- _Transcribed page contents_:
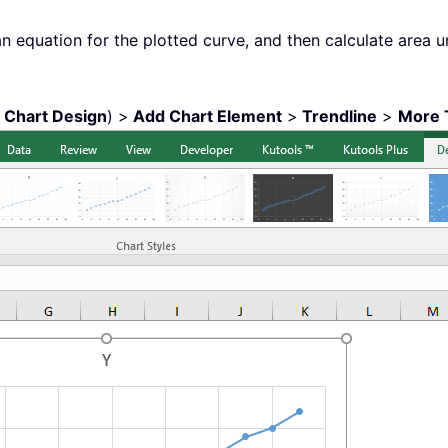
an equation for the plotted curve, and then calculate area un
r
Chart Design
) >
Add Chart Element
>
Trendline
>
More 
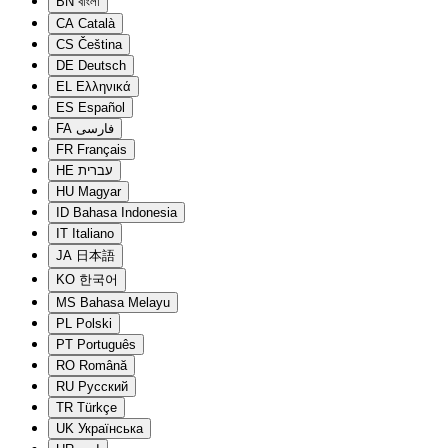
BN
বাংলা
CA
Català
CS
Čeština
DE
Deutsch
EL
Ελληνικά
ES
Español
FA
فارسی
FR
Français
HE
עברית
HU
Magyar
ID
Bahasa Indonesia
IT
Italiano
JA
日本語
KO
한국어
MS
Bahasa Melayu
PL
Polski
PT
Português
RO
Română
RU
Русский
TR
Türkçe
UK
Українська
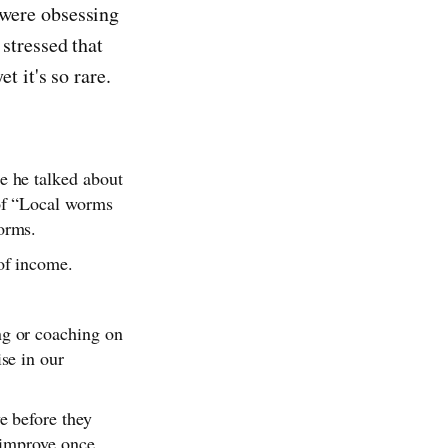
 were obsessing
stressed that
t it's so rare.
e he talked about
 of “Local worms
orms.
 of income.
ng or coaching on
se in our
e before they
l improve once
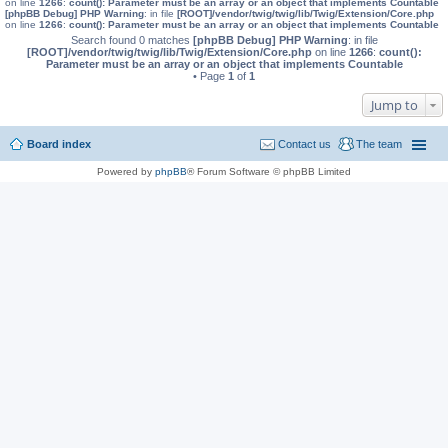
on line
1266
:
count(): Parameter must be an array or an object that implements Countable
[phpBB Debug] PHP Warning
: in file
[ROOT]/vendor/twig/twig/lib/Twig/Extension/Core.php
on line
1266
:
count(): Parameter must be an array or an object that implements Countable
Search found 0 matches
[phpBB Debug] PHP Warning
: in file
[ROOT]/vendor/twig/twig/lib/Twig/Extension/Core.php
on line
1266
:
count():
Parameter must be an array or an object that implements Countable
• Page
1
of
1
Jump to
Board index
Contact us
The team
Powered by
phpBB
® Forum Software © phpBB Limited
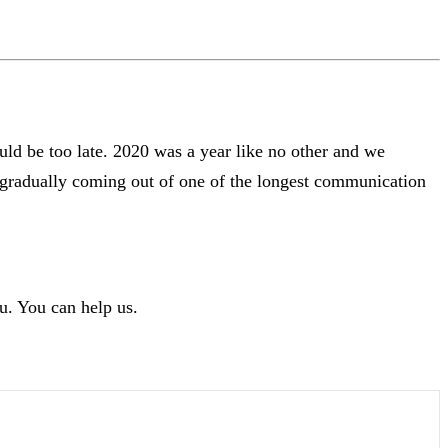
uld be too late. 2020 was a year like no other and we
s gradually coming out of one of the longest communication
u. You can help us.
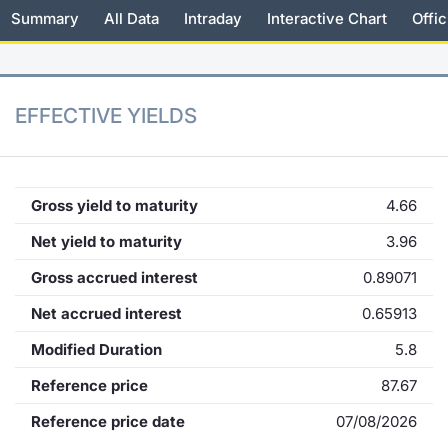
Summary
All Data
Intraday
Interactive Chart
Offic
KID/PRIIPs
News
Risers a
Docume
Docume
Dividen
Mifid 2
Material
Market 
Euronext Access Milan Listing
About Us
New Iss
Educati
Educati
BTP Min
SeDeX I
Analysis
Sponsor
EFFECTIVE YIELDS
Rates
BONO Mi
Intermed
ESG Segment
Docume
OAT Min
Mifid 2
Fixed Income Markets
Gross yield to maturity
4.66
Listed I
BUND Mi
Rules
Net yield to maturity
3.96
Market Makers, Liquidity providers
and Specialists
Gross accrued interest
0.89071
MiFID 2
BTP MI
Academ
RFQ
Net accrued interest
0.65913
FTSE MI
Modified Duration
5.8
European Spreads
Stock O
Reference price
87.67
Market Statistics
Reference price date
07/08/2026
Options 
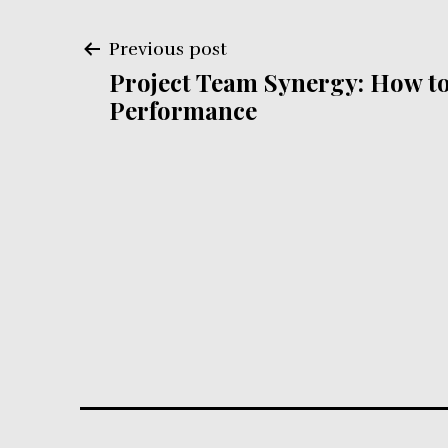
Post
Previous post
Project Team Synergy: How to
navigation
Performance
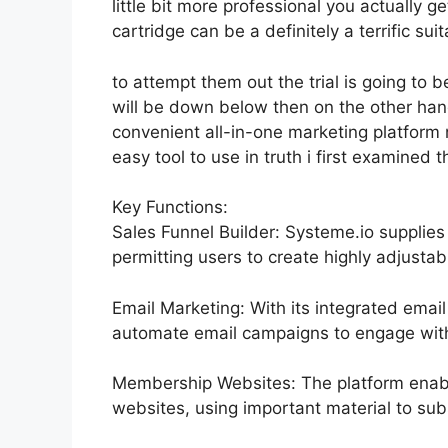
little bit more professional you actually g
cartridge can be a definitely a terrific suit
to attempt them out the trial is going to be
will be down below then on the other ha
convenient all-in-one marketing platform 
easy tool to use in truth i first examined t
Key Functions:
Sales Funnel Builder: Systeme.io supplies
permitting users to create highly adjustabl
Email Marketing: With its integrated email
automate email campaigns to engage with 
Membership Websites: The platform ena
websites, using important material to sub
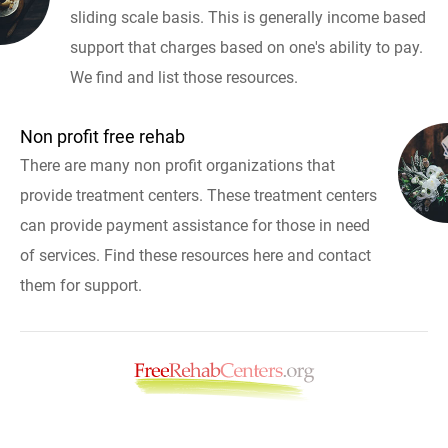
sliding scale basis. This is generally income based
support that charges based on one's ability to pay.
We find and list those resources.
Non profit free rehab
There are many non profit organizations that
provide treatment centers. These treatment centers
can provide payment assistance for those in need
of services. Find these resources here and contact
them for support.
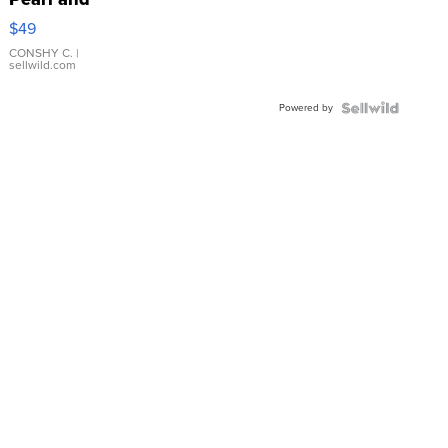
Pink
$49
Leather
Bracelet
CONSHY C.
|
sellwild.com
Adjustable
Buckle
Powered by
Clo...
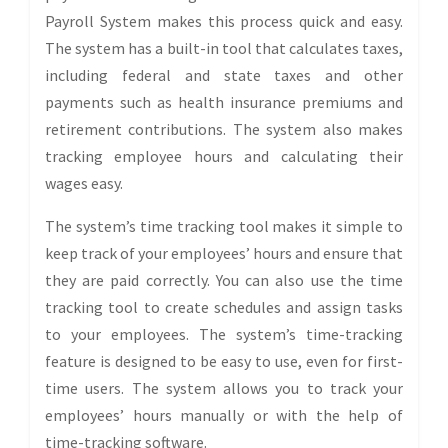
Payroll System makes this process quick and easy.
The system has a built-in tool that calculates taxes,
including federal and state taxes and other
payments such as health insurance premiums and
retirement contributions. The system also makes
tracking employee hours and calculating their
wages easy.
The system’s time tracking tool makes it simple to
keep track of your employees’ hours and ensure that
they are paid correctly. You can also use the time
tracking tool to create schedules and assign tasks
to your employees. The system’s time-tracking
feature is designed to be easy to use, even for first-
time users. The system allows you to track your
employees’ hours manually or with the help of
time-tracking software.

- _EXERCISE AIM_: Every line holding the word "create" should be copied out of the records above.

- _ANSWER FOR THIS EXERCISE_:
permitting users to create highly adjustabl
tracking tool to create schedules and assign tasks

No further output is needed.